**Description of the task**: Would you print only the lines running from the one with "pyautogui.click(x=<x>, y=<y>)" to the final line of the data below, word for word and without pictures?
----------
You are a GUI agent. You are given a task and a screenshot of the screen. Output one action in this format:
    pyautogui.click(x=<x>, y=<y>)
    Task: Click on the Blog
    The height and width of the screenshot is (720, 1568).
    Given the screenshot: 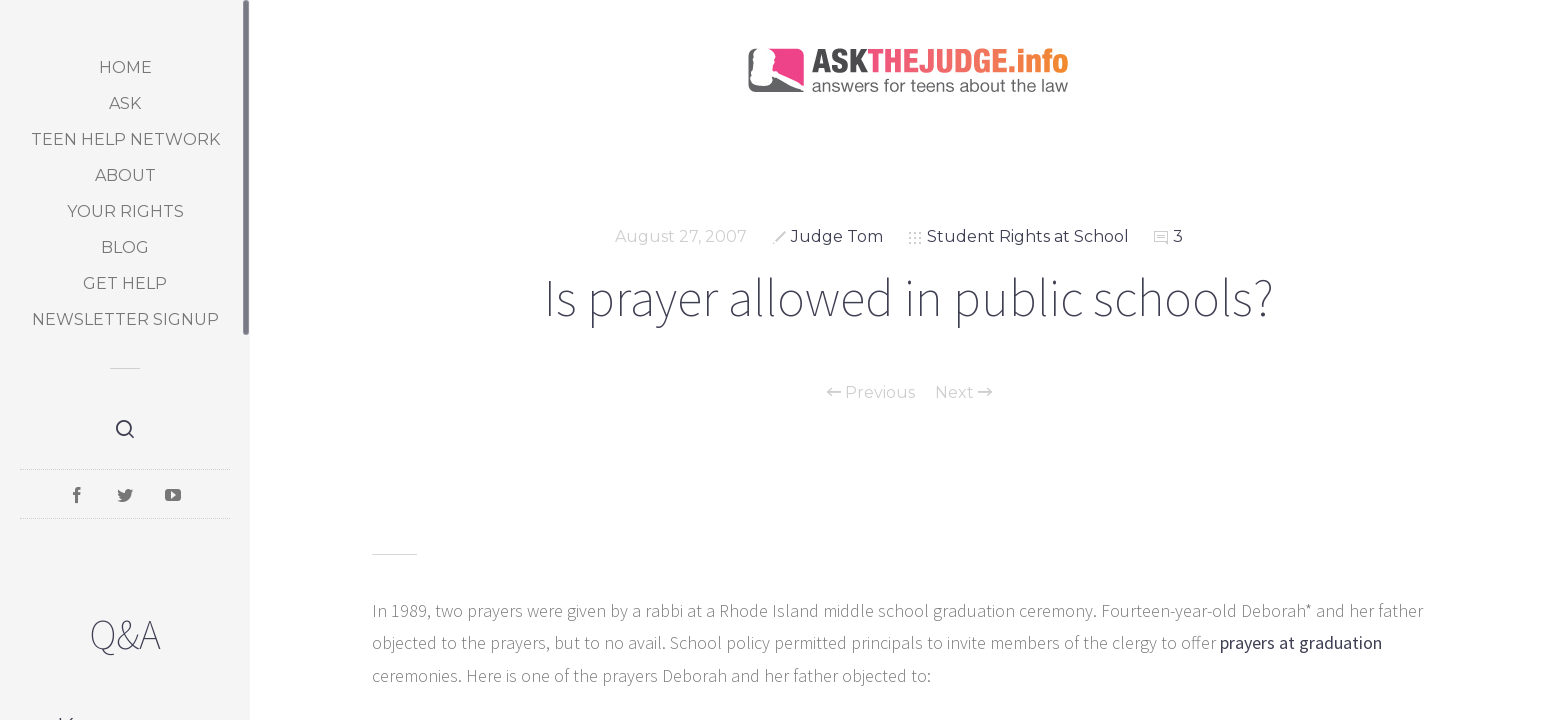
----------
**Task answer**:
    pyautogui.click(x=<x>, y=<y>)
    Task: Click on the Blog
    The height and width of the screenshot is (720, 1568).
    Given the screenshot: 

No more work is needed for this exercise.